Exercise instructions: Reproduce the records below word for word.

*** Opening of Record extracts ***

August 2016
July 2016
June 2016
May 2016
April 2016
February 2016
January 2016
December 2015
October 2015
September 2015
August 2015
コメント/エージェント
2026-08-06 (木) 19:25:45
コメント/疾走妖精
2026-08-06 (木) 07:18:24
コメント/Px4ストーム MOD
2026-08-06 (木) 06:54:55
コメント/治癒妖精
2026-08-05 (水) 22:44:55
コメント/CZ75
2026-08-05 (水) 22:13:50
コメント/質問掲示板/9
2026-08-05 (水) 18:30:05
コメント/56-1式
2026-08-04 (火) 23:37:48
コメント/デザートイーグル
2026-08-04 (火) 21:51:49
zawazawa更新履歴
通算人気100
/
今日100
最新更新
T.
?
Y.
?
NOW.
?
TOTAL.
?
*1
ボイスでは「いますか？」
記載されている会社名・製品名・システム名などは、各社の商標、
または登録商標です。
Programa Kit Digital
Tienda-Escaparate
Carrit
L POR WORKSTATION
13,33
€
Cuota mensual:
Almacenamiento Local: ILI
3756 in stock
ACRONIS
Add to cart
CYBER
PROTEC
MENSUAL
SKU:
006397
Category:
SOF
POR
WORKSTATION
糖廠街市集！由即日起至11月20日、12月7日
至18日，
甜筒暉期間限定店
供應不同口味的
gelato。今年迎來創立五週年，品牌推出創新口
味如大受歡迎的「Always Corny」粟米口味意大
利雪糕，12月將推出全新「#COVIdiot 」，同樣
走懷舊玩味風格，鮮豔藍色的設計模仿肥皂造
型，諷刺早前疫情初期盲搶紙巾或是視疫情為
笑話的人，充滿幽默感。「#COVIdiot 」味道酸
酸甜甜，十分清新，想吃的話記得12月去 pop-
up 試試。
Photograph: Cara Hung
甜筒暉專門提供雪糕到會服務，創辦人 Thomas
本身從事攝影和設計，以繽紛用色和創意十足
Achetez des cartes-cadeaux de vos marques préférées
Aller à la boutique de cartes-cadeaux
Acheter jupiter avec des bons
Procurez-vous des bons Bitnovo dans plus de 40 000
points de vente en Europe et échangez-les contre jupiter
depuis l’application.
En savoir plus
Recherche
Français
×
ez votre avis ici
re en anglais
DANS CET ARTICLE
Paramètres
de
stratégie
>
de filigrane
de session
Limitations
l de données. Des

*** Close of Record extracts ***

Task answer:
August 2016
July 2016
June 2016
May 2016
April 2016
February 2016
January 2016
December 2015
October 2015
September 2015
August 2015
コメント/エージェント
2026-08-06 (木) 19:25:45
コメント/疾走妖精
2026-08-06 (木) 07:18:24
コメント/Px4ストーム MOD
2026-08-06 (木) 06:54:55
コメント/治癒妖精
2026-08-05 (水) 22:44:55
コメント/CZ75
2026-08-05 (水) 22:13:50
コメント/質問掲示板/9
2026-08-05 (水) 18:30:05
コメント/56-1式
2026-08-04 (火) 23:37:48
コメント/デザートイーグル
2026-08-04 (火) 21:51:49
zawazawa更新履歴
通算人気100
/
今日100
最新更新
T.
?
Y.
?
NOW.
?
TOTAL.
?
*1
ボイスでは「いますか？」
記載されている会社名・製品名・システム名などは、各社の商標、
または登録商標です。
Programa Kit Digital
Tienda-Escaparate
Carrit
L POR WORKSTATION
13,33
€
Cuota mensual:
Almacenamiento Local: ILI
3756 in stock
ACRONIS
Add to cart
CYBER
PROTEC
MENSUAL
SKU:
006397
Category:
SOF
POR
WORKSTATION
糖廠街市集！由即日起至11月20日、12月7日
至18日，
甜筒暉期間限定店
供應不同口味的
gelato。今年迎來創立五週年，品牌推出創新口
味如大受歡迎的「Always Corny」粟米口味意大
利雪糕，12月將推出全新「#COVIdiot 」，同樣
走懷舊玩味風格，鮮豔藍色的設計模仿肥皂造
型，諷刺早前疫情初期盲搶紙巾或是視疫情為
笑話的人，充滿幽默感。「#COVIdiot 」味道酸
酸甜甜，十分清新，想吃的話記得12月去 pop-
up 試試。
Photograph: Cara Hung
甜筒暉專門提供雪糕到會服務，創辦人 Thomas
本身從事攝影和設計，以繽紛用色和創意十足
Achetez des cartes-cadeaux de vos marques préférées
Aller à la boutique de cartes-cadeaux
Acheter jupiter avec des bons
Procurez-vous des bons Bitnovo dans plus de 40 000
points de vente en Europe et échangez-les contre jupiter
depuis l’application.
En savoir plus
Recherche
Français
×
ez votre avis ici
re en anglais
DANS CET ARTICLE
Paramètres
de
stratégie
>
de filigrane
de session
Limitations
l de données. Des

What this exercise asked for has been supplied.